Cook joined Apple in March 1998 and was named CEO after Jobs, who passed away in October 2011, announced his resignation.
One Apple employee commented on Glassdoor s site, "I think leadership is doing an amazing job. We have the best management team anywhere."
The list of top 25 highest-rated CEOs is based entirely on feedback from employees who were asked one survey question: Do you approve of the way your CEO is leading the company? In the last year alone, more than 280,000 employees rated their CEO on Glassdoor, the company said. "While many speculated how Cook would be received by employees and how he would lead the tech giant, he seems to have settled in quite nicely," the Glassdoor blog post said.
Several CEOs representing the tech industry make this top 25 list, including Qualcomm CEO Paul Jacobs, who scored a 95 percent approval rating, up seven points from the previous survey period. Google CEO Larry Page placed third on the list with a 94 percent approval rating, 2 points less than former Google head Eric Schmidt's score.
Intel CEO Paul Otellini and VMware chief Paul Maritz rounded out the top five with approval ratings of 93 percent (up 3 points) and 90 percent (up 15 points), respectively.
Maritz posted the biggest gain in approval, followed by Hewlett-Packard CEO Meg Whitman, with 80 percent, 13 points higher than previous chief Leo Apotheker. Whitman placed ninth on the list of top tech CEOs, ahead of tenth-place finisher Jeff Bezos, who held a 79 percent approval rating, a slide of 5 points from the previous survey period.

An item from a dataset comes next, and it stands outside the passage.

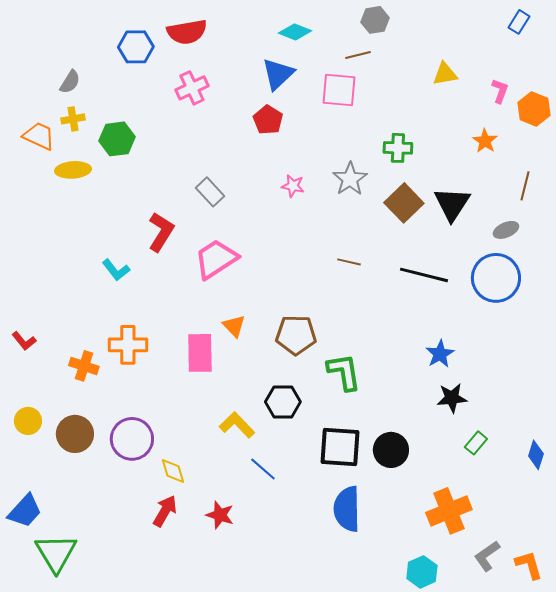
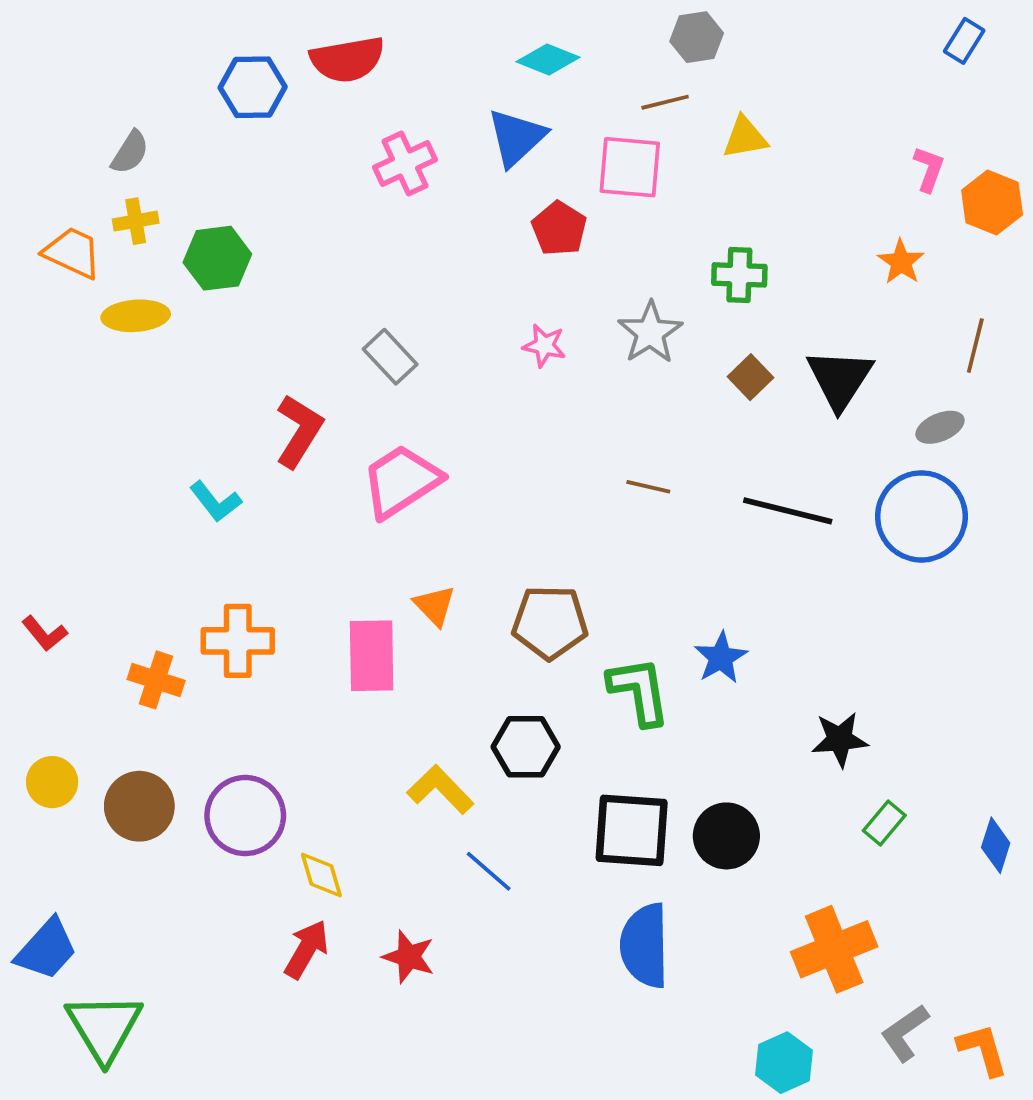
yellow triangle: (445, 74) -> (745, 137), moved
pink cross: (192, 88) -> (405, 163), moved
red pentagon: (268, 120) -> (559, 228), moved
brown square: (404, 203) -> (751, 377), size x0.6
blue star: (440, 354) -> (721, 658), moved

Whitman is the only woman to break into the list of top-rated CEOs. The report noted she is faring much better than her predecessors. Apotheker garnered a 57 percent cumulative approval, and Mark Hurd received a 34 percent cumulative approval.
One Hewlett-Packard employee wrote, "Mark Hurd badly impacted HP values and people's morale, but HP has got amazing people who kept on performing through salary cuts and CEO scandals. So my most sincere good luck to Meg and her leadership team to bring back some of the HP way."